Supreme Court Rejects Biden’s Student Loan Forgiveness Plan
The Supreme Court ruled on Friday that the Biden administration had overstepped its authority with its plan to wipe out more than $400 billion in student debt, dashing the hopes of tens of millions of borrowers and imposing new restrictions on presidential power.
It was a resounding setback for President Biden, who had vowed to help borrowers “crawl out from under that mountain of debt.” More than 45 million people across the country owe $1.6 trillion in federal loans for college, according to government data, and the proposed debt cancellation, announced by Mr. Biden last summer, would have been one of the most expensive executive actions in U.S. history.
The decision, the last of a tumultuous term, was part of a trio of muscular rulings on Thursday and Friday in which the court divided 6 to 3 along partisan lines. In addition to rejecting the loan forgiveness program, the court’s conservative majority also sharply limited affirmative action in higher education and dealt a blow to gay rights.
The dismissal of the plan intensified pressure on Mr. Biden to try to fulfill a promise to a key constituency as his bid for re-election gets underway, and he made clear in remarks on Friday that he would seize on the ruling as a campaign issue.
“Today’s decision has closed one path,” Mr. Biden said, adding that he had directed his education secretary to examine a different law by which his administration could forgive debt. “Now we’re going to pursue another.”
But the Supreme Court’s decision, the latest in a series of rulings curbing presidential power in the absence of clear congressional authorization, limited Mr. Biden’s alternatives and suggested that other attempts to address student debt would be met with skepticism at the court.
Chief Justice John G. Roberts Jr., writing for the majority, said a 2003 law, which allows the secretary of education to “waive or modify” relevant statutes and regulations in emergencies, had not authorized the administration to cancel the debt.
“The secretary’s plan has ‘modified’ the cited provisions,” the chief justice wrote, quoting an earlier opinion, “only in the same sense that ‘the French Revolution “modified” the status of the French nobility’ — it has abolished them and supplanted them with a new regime entirely.”
Justice Elena Kagan summarized her dissent from the bench, a rare move and a sign of deep disagreement.

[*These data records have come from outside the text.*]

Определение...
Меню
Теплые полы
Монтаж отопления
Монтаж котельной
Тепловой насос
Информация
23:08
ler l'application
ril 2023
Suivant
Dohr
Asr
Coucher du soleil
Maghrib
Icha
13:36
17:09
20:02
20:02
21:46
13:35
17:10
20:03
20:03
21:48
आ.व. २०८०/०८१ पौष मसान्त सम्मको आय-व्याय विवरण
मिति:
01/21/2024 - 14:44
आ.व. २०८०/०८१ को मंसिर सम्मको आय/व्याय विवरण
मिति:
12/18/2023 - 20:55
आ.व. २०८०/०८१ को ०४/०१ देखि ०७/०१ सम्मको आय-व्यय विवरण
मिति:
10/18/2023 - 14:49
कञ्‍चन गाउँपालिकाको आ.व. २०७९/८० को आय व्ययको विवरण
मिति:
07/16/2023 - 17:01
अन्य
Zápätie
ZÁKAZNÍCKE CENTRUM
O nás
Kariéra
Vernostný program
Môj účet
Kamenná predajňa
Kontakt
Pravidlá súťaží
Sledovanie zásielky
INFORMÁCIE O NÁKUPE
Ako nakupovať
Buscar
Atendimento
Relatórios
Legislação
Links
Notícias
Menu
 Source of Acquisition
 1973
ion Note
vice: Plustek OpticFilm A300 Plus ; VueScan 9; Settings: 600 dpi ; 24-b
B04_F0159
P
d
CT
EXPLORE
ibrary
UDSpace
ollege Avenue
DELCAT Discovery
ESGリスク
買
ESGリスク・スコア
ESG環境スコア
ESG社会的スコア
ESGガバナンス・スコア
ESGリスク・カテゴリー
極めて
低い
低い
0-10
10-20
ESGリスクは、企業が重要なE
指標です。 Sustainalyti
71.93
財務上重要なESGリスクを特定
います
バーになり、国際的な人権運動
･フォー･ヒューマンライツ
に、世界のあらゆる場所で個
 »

In siding with six Republican-led states that sued to block the program, she said, the majority opinion was opportunistic, unprincipled and infected by politics.
“From the first page to the last,” she added in her written dissent, “today’s opinion departs from the demands of judicial restraint. At the behest of a party that has suffered no injury, the majority decides a contested public policy issue properly belonging to the politically accountable branches and the people they represent.”
Borrowers and advocates expressed dismay at the decision and pressed Mr. Biden to find another way.
Claude Reed, 74, has spent decades trying to pay off student loans, and half a century after finishing college, still owes $4,600, more than he borrowed to start. Mr. Biden’s plan would have freed him from debt, but the ruling on Friday means he again faces the prospect of having money deducted from his only source of income, Social Security.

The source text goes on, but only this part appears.